## Problem requirements
Without including any images, output the listing below exactly.
——
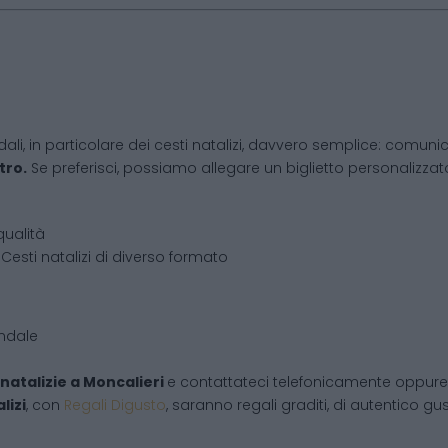
dali, in particolare dei cesti natalizi, davvero semplice: comunic
tro.
Se preferisci, possiamo allegare un biglietto personalizzato,
qualità
Cesti natalizi di diverso formato
endale
natalizie
a
Moncalieri
e contattateci telefonicamente oppure
lizi
, con
Regali Digusto
, saranno regali graditi, di autentico gu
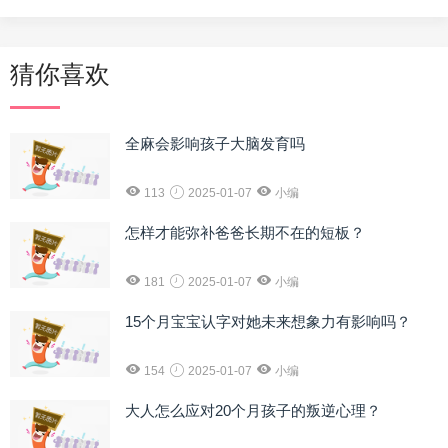
猜你喜欢
全麻会影响孩子大脑发育吗
113
2025-01-07
小编
怎样才能弥补爸爸长期不在的短板？
181
2025-01-07
小编
15个月宝宝认字对她未来想象力有影响吗？
154
2025-01-07
小编
大人怎么应对20个月孩子的叛逆心理？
——
## Expected answer
dali, in particolare dei cesti natalizi, davvero semplice: comunic
tro.
Se preferisci, possiamo allegare un biglietto personalizzato,
qualità
Cesti natalizi di diverso formato
endale
natalizie
a
Moncalieri
e contattateci telefonicamente oppure
lizi
, con
Regali Digusto
, saranno regali graditi, di autentico gu
猜你喜欢
全麻会影响孩子大脑发育吗
113
2025-01-07
小编
怎样才能弥补爸爸长期不在的短板？
181
2025-01-07
小编
15个月宝宝认字对她未来想象力有影响吗？
154
2025-01-07
小编
大人怎么应对20个月孩子的叛逆心理？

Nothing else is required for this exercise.